→ **WORK TO BE COMPLETED**
Among the records below, find the lines that contain "Christmas" and copy each of them.

→ **DATASET**

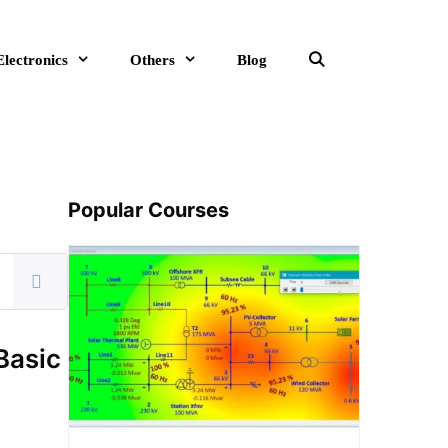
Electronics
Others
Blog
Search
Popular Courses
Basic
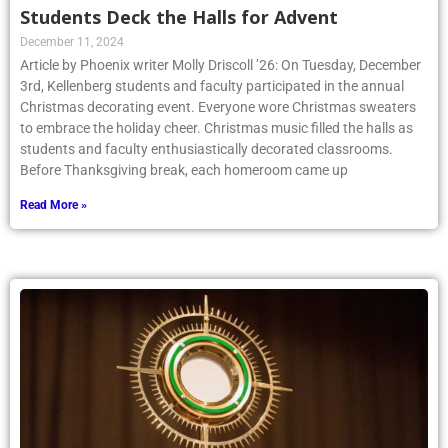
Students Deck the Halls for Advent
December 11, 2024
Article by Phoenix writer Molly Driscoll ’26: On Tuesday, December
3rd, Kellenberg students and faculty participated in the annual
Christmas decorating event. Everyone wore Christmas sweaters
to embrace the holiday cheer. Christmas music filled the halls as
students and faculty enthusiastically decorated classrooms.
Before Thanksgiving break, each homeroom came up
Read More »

...

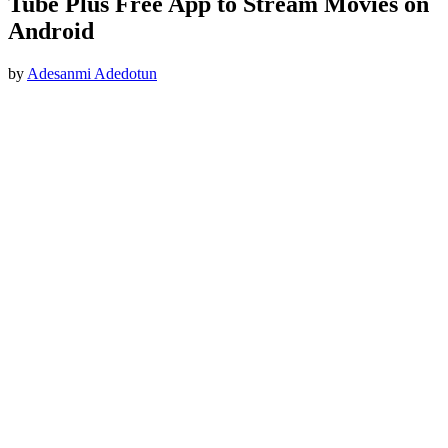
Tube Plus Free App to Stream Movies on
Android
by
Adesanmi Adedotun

→ **OUTPUT**
Christmas decorating event. Everyone wore Christmas sweaters
to embrace the holiday cheer. Christmas music filled the halls as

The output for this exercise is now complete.